En esa misma línea dijo que “la publicidad y el marketing impactan de manera significativa en las elecciones alimentarias de los niños, especialmente durante la primera infancia. Por eso, podría volver a aumentar el consumo de productos ultraprocesados dirigidos al público infantil, algo que se había logrado disminuir”.

Sedentarismo digital y debates

El sedentarismo digital y el consumo de productos ultraprocesados forman parte de las problemáticas sobre las que busca intervenir la ley. “Esta ley promueve hábitos saludables y trabaja sobre la educación alimentaria y nutricional en las escuelas para incorporar prácticas saludables desde edades tempranas. Que existan entornos saludables implica, por ejemplo, que en las escuelas haya kioscos con frutas, alimentos frescos y opciones más saludables para el consumo diario”.

También puede vincularse con el sedentarismo digital, porque el mayor tiempo de exposición a pantallas supone también una mayor presencia de publicidad y patrocinio de productos ultraprocesados. “En ese sentido, una desregulación o derogación de la ley permitiría que estos productos vuelvan a tener una difusión más fuerte en las publicidades y más oportunidades para instalarse en esos espacios digitales que son cotidianos en niños y adolescentes”.

Alimentos nutritivos y ultraprocesados

El debate sobre la ley abre una discusión sobre las consecuencias que los ultraprocesados generan. “Estamos discutiendo directamente sobre salud, porque estos productos ultraprocesados no alimentan, sino que generan saciedad: llenan el estómago, pero producen desnutrición oculta. Los productos ultraprocesados suelen ser deficitarios en vitaminas y minerales, elementos fundamentales para el funcionamiento del organismo, especialmente durante la infancia y la adolescencia. Cuando se consumen alimentos con escaso valor nutricional, lo que se incorpora son principalmente calorías, sin los nutrientes necesarios para sostener adecuadamente las actividades cotidianas y un desarrollo saludable”.

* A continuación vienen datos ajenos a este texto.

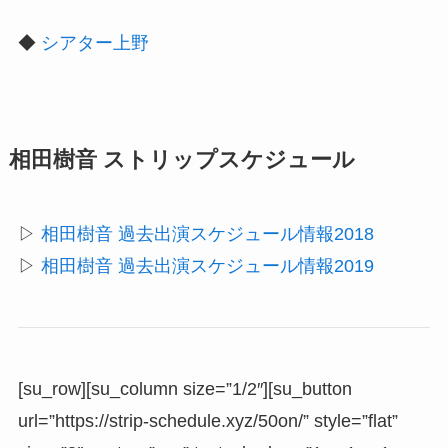
◆
シアター上野
相田樹音 ストリップスケジュール
▷
相田樹音 過去出演スケジュール情報2018
▷
相田樹音 過去出演スケジュール情報2019
[su_row][su_column size=”1/2″][su_button
url=”https://strip-schedule.xyz/50on/” style=”flat”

En este aspecto, la nutricionista concluyó: “Por eso hoy observamos en nuestro país una creciente tendencia al aumento de peso, obesidad infantil y diabetes tipo 2, enfermedades que anteriormente eran más frecuentes en adultos y que actualmente aparecen también en niños y adolescentes. Además, muchas personas pueden presentar un peso considerado saludable y, aún así, tener una incorporación insuficiente de nutrientes esenciales. Entonces se genera una disyuntiva. Físicamente, puede parecer que una persona está bien alimentada, pero en realidad puede existir deficiencias importantes, debilidad muscular o fragilidad ósea como consecuencia de una alimentación basada en productos que generan saciedad, pero que no aportan los nutrientes necesarios”.